Try it
Pull every line holding the word "rally" from the data below and copy it.

Entries shown

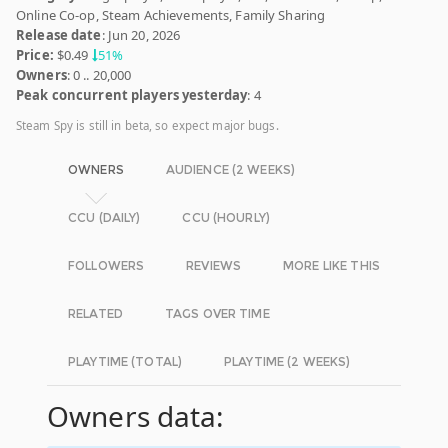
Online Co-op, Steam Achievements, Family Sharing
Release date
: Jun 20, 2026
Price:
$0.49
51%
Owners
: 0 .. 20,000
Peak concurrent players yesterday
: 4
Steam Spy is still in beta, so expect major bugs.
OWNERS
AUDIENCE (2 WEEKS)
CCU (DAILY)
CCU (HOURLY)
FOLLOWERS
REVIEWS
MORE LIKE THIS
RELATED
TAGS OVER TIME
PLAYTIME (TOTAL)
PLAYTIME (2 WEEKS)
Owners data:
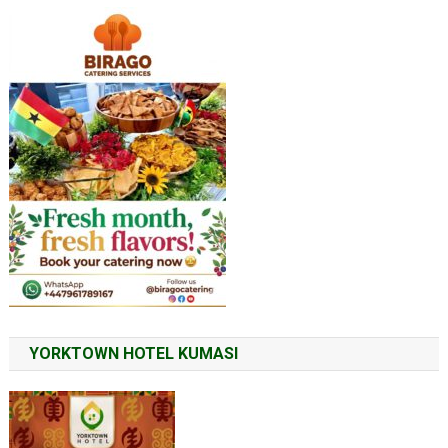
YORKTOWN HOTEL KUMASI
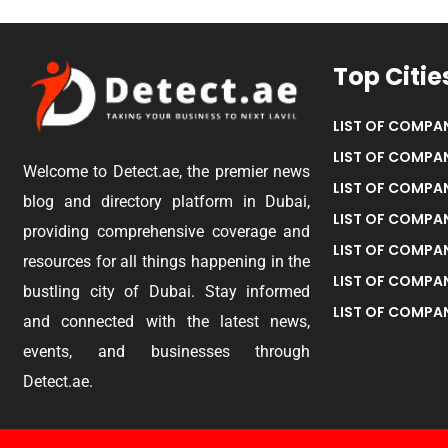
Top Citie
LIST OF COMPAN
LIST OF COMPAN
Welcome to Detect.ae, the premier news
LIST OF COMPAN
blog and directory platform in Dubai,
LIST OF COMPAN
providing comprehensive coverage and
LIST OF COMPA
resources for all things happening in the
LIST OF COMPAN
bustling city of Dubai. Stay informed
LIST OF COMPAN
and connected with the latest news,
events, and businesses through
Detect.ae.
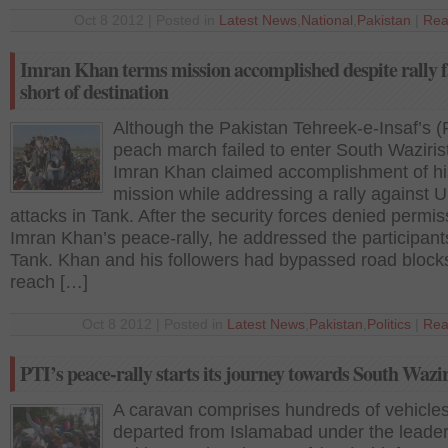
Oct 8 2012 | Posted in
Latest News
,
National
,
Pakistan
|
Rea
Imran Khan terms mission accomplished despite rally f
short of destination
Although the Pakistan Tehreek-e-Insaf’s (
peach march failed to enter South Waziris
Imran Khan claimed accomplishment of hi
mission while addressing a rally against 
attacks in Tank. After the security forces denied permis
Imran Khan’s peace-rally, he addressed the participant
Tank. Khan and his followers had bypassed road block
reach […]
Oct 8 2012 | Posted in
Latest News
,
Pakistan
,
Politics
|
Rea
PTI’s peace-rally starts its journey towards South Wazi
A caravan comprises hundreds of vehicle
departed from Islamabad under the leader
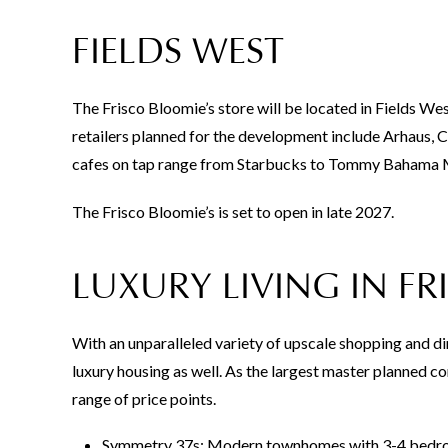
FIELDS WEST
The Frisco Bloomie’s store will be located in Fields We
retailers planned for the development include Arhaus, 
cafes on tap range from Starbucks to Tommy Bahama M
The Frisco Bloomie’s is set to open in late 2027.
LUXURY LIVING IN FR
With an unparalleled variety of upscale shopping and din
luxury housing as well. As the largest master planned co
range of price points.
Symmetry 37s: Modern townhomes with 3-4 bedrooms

==

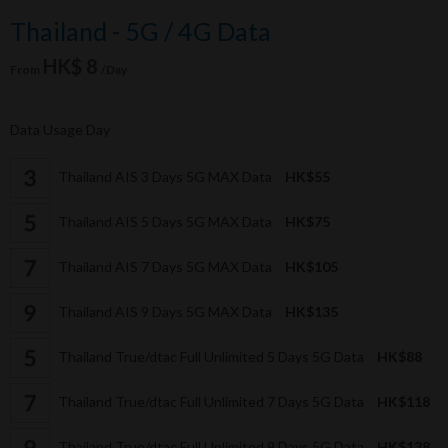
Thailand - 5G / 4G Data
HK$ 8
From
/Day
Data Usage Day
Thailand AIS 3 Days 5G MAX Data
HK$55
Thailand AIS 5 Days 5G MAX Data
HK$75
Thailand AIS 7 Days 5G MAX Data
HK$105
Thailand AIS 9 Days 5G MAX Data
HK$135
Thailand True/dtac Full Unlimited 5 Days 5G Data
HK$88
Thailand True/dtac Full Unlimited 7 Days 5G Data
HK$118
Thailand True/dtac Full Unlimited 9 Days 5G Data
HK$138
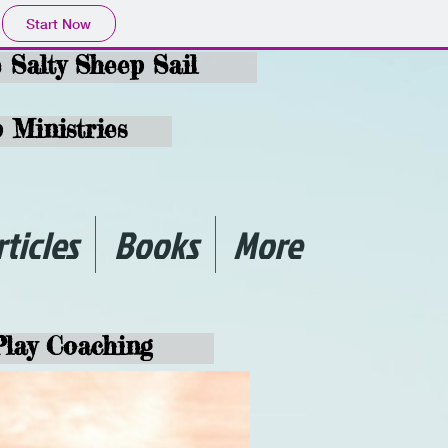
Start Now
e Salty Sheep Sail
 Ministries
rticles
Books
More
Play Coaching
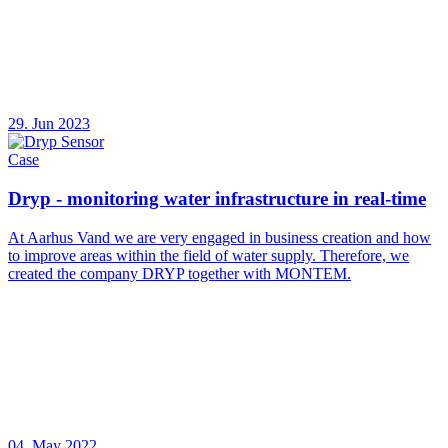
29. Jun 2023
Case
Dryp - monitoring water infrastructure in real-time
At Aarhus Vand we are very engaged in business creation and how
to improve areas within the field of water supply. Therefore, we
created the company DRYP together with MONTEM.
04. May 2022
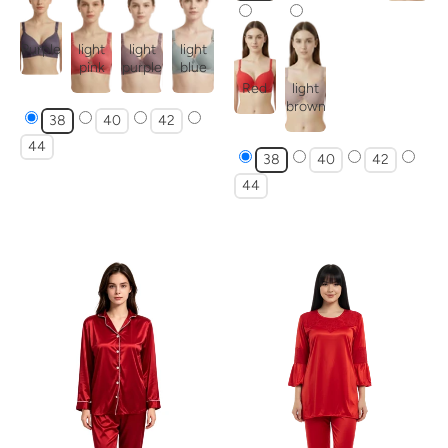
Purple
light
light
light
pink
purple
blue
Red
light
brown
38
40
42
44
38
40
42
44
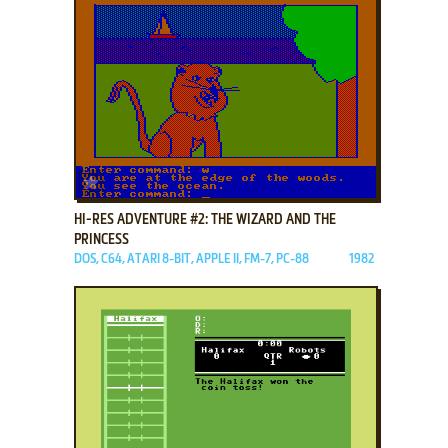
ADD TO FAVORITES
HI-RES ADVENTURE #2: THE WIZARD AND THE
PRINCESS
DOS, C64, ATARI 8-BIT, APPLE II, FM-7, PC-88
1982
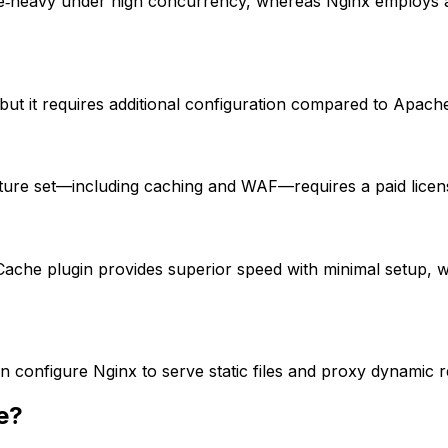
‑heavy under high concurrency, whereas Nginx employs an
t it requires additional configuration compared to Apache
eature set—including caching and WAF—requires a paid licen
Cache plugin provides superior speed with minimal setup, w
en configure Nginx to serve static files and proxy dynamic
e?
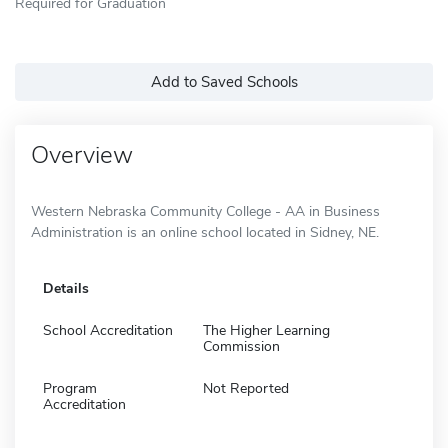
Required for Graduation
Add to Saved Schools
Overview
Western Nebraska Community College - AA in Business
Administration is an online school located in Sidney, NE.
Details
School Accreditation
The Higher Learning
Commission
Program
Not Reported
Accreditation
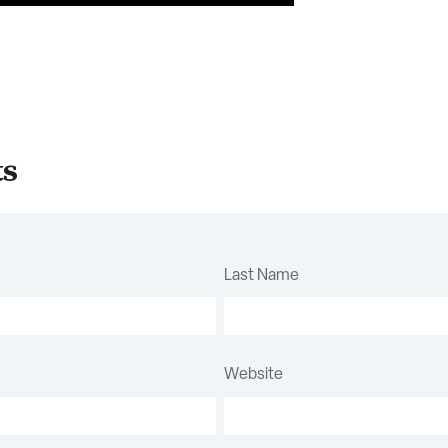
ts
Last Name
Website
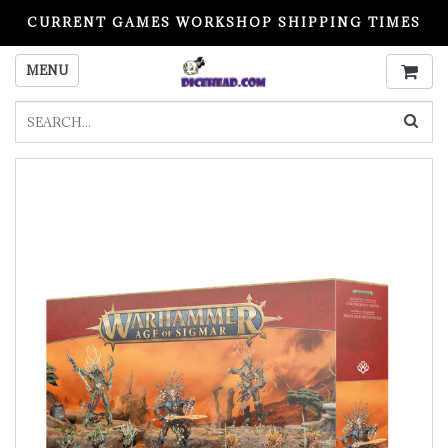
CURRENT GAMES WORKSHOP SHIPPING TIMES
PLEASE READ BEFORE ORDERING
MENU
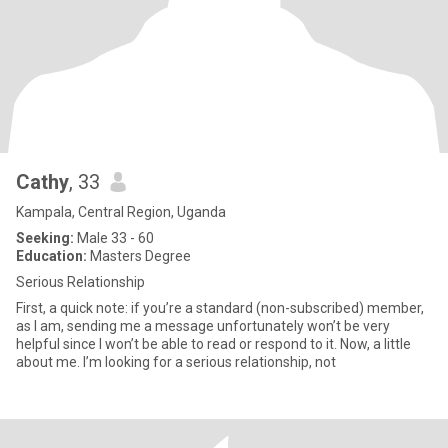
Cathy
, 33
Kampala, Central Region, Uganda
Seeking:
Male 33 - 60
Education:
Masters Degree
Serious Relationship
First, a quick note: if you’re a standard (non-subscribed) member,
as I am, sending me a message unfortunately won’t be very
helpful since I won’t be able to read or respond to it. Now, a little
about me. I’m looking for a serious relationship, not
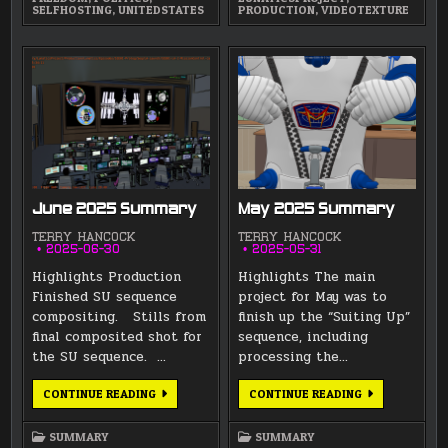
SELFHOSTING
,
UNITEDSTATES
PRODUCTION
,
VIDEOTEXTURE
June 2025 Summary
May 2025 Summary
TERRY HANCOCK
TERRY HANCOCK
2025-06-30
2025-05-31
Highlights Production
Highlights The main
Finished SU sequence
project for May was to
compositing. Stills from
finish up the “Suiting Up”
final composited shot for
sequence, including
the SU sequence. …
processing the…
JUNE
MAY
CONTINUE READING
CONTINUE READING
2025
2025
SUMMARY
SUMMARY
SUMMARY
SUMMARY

Exercise response
Imran Khan terms mission accomplished despite rally f
mission while addressing a rally against 
Imran Khan’s peace-rally, he addressed the participant
PTI’s peace-rally starts its journey towards South Wazi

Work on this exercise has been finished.